^Conclusions: The chart on the left shows that both the 73kv (hub) and 190kv (geared) motors themselves have nearly identical peak performance abilities for a given load assuming proper gearing…

In the case of hub motors with 84mm tires, the chart on the right shows larger diameter tires than 84mm would be needed to “access” the peak performance abilities of the motors for all load conditions below the “1” line… for example at 60a battery limit per motor, larger tires will make the vehicle travel faster on all slopes studied (0% - 25%) while at 30a battery limit per motor, larger tires will make the vehicle faster only on 0%-10% slopes. A specific example is 84mm tire / 0.45 ideal gear ratio = 186mm tires gives 56.67mph on flat ground with 60a battery limit per motor.

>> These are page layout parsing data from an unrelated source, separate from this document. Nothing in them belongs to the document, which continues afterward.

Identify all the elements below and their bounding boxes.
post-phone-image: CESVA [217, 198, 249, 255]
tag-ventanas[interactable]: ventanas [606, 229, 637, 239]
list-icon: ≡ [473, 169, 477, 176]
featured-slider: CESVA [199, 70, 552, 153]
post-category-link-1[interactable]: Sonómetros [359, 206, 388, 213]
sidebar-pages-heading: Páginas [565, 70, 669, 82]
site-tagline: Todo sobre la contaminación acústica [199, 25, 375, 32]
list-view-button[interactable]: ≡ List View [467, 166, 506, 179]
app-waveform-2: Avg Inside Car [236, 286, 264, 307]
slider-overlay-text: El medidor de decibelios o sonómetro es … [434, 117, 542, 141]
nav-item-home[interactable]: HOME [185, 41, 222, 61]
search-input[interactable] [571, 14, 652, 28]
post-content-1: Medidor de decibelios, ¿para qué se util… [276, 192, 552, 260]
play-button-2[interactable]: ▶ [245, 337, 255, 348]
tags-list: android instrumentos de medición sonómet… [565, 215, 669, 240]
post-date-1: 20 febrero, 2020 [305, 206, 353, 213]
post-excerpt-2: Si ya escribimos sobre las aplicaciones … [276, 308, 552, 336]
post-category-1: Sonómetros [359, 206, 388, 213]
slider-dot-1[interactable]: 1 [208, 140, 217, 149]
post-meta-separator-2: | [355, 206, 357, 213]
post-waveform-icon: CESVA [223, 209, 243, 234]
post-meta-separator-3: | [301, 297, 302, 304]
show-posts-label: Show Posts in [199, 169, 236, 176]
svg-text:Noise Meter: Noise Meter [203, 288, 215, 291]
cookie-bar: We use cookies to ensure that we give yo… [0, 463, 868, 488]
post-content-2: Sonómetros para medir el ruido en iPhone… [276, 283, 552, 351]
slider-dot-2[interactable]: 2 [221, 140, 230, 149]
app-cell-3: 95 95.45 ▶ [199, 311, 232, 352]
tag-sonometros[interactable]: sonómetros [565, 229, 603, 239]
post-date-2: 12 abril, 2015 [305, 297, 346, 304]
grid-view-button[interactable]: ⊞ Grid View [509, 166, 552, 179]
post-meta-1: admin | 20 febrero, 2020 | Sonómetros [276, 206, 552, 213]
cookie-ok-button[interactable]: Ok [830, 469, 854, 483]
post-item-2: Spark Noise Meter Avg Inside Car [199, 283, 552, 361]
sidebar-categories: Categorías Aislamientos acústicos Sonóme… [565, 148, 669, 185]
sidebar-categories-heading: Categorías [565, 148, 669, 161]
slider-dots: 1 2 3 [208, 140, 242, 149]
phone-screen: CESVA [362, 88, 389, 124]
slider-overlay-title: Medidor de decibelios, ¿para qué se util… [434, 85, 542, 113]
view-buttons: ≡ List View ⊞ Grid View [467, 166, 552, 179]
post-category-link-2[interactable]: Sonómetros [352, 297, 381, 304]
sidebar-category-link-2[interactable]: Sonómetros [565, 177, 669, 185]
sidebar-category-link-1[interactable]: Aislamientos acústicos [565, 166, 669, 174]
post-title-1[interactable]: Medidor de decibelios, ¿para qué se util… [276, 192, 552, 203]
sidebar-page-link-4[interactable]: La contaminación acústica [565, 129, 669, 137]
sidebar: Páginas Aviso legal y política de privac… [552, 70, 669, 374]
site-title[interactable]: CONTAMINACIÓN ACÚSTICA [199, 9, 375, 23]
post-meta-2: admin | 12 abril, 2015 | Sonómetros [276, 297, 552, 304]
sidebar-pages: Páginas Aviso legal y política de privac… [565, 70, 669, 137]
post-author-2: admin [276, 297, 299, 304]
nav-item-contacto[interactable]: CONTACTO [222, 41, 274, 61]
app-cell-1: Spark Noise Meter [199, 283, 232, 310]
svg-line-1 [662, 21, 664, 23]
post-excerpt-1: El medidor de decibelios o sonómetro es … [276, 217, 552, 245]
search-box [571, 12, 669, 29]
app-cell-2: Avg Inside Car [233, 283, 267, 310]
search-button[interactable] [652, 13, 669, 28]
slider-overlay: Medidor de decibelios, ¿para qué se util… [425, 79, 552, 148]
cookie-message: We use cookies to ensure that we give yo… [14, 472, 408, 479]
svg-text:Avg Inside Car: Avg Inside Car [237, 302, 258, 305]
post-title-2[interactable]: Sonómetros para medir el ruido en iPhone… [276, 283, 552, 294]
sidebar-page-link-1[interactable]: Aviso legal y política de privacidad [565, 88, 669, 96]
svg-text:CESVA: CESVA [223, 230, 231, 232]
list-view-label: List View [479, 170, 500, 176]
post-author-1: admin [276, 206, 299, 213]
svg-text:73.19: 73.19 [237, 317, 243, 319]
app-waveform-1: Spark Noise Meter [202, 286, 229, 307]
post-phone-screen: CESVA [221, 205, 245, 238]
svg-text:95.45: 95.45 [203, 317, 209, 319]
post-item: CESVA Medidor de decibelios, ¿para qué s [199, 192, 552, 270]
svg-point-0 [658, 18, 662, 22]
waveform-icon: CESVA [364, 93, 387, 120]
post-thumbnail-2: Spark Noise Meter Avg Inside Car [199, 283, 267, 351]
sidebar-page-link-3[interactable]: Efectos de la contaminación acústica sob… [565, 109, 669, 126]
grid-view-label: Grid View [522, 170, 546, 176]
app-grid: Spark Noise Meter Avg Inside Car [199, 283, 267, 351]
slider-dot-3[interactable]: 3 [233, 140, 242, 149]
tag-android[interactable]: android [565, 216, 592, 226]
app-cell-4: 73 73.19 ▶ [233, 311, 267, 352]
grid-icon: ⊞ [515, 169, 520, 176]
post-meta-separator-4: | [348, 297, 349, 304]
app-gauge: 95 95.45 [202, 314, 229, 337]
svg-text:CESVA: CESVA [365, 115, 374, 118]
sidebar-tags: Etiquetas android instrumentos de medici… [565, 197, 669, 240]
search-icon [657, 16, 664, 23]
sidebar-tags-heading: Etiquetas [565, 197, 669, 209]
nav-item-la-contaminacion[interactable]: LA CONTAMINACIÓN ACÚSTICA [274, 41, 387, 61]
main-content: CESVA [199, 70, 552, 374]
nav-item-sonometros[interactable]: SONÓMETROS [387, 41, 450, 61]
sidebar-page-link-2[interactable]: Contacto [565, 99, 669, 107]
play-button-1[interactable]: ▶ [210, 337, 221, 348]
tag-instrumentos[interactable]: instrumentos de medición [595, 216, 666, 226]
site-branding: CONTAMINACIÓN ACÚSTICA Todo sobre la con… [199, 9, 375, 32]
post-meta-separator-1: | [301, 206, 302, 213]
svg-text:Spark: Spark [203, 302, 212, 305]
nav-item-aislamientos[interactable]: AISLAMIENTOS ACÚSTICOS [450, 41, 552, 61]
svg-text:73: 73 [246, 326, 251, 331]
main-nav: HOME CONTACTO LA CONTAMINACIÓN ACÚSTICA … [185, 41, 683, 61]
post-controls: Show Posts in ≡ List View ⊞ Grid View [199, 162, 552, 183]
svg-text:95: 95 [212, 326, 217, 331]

The hub motors with 84mm tires appear to be optimized for flat ground ~32mph with 10a battery limit per motor, 10% grade ~25mph w/ 20a battery limit per motor, 15% grade ~26mph w/ 30a battery limit per motor, 20% grade ~27mph w/ 40a battery limit per motor, and 25% grade ~27mph w/ 50a battery limit per motor

left chart shows “how fast you could go” in miles per hour after you choose a battery current limit and a slope (colored lines - 0% - 25% grades).

right chart shows what gear ratio you need to reach that max possible speed on that slope. since hubs don’t have gears, if the ratio for the chosen slope & battery current limit (on the right chart) shows less than “1.00” you need bigger tires to go as fast as shown on the left chart— but putting bigger tires will reduce the efficiency in the same manner as lowering the gear ratio.

in other words in many situations the hubs could propel a rider faster with bigger tires, but the bigger tires would also make the board less efficient.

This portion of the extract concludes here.